*Action item*
Report each line of the entries that includes "WordPress" by copying it.

*Exercise data*
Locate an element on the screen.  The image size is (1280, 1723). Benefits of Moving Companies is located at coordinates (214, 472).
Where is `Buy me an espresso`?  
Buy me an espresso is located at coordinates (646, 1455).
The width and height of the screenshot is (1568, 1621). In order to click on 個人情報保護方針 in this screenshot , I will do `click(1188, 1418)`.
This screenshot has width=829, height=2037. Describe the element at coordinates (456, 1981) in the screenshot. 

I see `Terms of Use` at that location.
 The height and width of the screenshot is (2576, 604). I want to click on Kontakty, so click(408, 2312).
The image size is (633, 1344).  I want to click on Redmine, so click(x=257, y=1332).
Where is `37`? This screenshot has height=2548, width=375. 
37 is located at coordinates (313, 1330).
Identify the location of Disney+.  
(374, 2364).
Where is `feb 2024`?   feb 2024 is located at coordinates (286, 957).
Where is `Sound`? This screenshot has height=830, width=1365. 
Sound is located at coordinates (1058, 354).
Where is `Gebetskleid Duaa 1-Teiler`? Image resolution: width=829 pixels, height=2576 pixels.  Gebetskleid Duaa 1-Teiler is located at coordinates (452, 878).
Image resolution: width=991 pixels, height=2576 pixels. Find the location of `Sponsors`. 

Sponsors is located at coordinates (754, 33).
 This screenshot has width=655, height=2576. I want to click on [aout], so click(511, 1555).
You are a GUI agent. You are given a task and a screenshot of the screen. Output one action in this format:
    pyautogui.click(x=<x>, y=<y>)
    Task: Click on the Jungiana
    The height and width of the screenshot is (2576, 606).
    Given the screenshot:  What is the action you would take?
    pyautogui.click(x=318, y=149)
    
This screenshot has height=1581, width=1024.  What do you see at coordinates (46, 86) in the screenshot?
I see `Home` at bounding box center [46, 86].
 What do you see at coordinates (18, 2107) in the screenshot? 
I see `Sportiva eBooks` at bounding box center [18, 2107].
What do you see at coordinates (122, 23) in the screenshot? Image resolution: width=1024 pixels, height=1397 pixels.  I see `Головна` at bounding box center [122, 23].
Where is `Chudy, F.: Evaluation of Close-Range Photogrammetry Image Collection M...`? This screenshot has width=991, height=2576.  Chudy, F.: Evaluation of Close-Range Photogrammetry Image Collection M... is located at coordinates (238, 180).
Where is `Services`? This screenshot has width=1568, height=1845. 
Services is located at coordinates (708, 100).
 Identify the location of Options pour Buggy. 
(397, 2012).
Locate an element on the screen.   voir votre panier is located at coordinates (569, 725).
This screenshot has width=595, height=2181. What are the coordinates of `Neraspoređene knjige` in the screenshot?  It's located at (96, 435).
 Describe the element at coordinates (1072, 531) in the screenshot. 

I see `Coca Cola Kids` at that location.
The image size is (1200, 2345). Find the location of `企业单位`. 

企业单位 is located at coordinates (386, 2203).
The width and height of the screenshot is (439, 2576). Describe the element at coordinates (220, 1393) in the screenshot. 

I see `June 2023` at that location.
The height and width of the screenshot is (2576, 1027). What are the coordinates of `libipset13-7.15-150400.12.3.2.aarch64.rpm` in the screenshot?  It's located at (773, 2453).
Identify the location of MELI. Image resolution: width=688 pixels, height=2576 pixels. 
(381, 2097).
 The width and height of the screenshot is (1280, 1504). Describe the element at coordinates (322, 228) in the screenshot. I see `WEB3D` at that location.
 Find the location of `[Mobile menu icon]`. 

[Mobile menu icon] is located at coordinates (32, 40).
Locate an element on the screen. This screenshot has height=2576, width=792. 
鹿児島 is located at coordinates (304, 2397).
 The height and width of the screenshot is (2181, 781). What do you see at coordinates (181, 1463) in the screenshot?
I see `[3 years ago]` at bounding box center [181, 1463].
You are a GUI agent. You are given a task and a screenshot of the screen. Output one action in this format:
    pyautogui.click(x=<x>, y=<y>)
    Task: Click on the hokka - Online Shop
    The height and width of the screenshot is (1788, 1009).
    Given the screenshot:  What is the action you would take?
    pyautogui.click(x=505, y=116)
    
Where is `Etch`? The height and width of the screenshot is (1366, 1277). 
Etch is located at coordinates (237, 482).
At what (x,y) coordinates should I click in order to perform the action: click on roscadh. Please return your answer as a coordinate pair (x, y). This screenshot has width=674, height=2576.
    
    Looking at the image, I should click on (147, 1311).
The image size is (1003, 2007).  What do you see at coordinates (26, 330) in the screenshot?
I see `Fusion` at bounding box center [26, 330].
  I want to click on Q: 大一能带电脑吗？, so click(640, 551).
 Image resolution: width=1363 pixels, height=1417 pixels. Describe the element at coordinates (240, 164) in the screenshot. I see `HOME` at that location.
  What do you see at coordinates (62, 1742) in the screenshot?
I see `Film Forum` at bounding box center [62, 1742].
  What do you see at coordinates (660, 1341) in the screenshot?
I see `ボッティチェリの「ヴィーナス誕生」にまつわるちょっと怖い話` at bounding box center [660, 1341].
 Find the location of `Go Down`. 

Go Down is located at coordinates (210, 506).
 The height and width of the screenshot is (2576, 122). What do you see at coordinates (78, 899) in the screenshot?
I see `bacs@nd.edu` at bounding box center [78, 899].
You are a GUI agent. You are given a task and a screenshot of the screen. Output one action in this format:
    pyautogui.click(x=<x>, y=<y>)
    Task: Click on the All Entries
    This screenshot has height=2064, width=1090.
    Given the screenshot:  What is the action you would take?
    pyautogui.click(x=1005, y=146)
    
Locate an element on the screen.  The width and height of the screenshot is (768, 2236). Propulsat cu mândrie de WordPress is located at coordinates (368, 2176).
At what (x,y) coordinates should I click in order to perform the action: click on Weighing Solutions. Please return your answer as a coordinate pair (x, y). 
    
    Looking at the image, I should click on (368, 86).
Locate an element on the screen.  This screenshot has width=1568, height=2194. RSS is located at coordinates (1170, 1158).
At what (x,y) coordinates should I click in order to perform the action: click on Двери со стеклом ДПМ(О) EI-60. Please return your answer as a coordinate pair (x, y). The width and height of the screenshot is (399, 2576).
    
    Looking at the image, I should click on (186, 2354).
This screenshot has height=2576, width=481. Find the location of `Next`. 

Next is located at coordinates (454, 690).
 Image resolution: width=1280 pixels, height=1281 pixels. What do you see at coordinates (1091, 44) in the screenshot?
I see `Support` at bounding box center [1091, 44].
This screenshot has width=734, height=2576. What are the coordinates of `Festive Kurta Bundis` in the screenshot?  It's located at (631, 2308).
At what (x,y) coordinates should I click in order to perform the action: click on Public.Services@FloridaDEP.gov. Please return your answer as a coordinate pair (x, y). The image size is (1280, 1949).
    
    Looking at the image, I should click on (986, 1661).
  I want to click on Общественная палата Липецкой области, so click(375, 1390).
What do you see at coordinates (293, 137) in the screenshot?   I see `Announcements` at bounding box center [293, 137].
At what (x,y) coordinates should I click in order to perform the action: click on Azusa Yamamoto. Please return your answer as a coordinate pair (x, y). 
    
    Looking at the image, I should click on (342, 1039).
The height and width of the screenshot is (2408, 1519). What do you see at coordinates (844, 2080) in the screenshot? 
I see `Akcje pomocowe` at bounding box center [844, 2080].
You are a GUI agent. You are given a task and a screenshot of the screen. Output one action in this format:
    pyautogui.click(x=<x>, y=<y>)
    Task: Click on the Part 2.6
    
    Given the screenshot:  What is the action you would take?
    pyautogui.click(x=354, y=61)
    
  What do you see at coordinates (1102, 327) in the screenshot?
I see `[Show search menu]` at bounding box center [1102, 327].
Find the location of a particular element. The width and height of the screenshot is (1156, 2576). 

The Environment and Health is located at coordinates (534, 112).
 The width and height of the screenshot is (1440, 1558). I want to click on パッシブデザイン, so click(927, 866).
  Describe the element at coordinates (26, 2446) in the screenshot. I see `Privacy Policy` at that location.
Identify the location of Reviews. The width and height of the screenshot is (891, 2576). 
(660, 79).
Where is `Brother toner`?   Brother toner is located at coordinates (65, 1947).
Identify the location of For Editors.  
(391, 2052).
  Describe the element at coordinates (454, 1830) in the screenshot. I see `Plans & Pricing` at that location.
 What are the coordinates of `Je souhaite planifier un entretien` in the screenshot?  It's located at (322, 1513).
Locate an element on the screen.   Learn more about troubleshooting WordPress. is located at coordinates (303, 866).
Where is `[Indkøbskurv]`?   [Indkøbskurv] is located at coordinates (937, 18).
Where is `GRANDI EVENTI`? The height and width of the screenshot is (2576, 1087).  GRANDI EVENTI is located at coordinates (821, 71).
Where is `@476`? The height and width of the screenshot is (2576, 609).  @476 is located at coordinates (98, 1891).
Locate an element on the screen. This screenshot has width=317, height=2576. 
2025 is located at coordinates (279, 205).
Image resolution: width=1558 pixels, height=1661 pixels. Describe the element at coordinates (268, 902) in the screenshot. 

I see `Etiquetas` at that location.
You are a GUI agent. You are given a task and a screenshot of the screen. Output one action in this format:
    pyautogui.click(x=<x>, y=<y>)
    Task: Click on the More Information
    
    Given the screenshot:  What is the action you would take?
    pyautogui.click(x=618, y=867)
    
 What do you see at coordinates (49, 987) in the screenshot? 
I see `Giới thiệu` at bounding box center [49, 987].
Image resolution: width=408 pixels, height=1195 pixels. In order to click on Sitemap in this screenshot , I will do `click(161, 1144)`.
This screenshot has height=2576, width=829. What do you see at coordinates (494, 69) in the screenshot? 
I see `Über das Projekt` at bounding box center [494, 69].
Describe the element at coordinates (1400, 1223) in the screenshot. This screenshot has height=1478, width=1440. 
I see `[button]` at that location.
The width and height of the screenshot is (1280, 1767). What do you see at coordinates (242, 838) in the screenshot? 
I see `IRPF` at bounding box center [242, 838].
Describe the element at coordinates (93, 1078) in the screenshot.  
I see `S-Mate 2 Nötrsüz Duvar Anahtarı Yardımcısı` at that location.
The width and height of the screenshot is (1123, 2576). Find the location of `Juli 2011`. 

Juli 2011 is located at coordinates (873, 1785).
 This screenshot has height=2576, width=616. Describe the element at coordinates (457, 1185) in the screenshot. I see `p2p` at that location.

*Exercise solution*
Locate an element on the screen.  The width and height of the screenshot is (768, 2236). Propulsat cu mândrie de WordPress is located at coordinates (368, 2176).
Locate an element on the screen.   Learn more about troubleshooting WordPress. is located at coordinates (303, 866).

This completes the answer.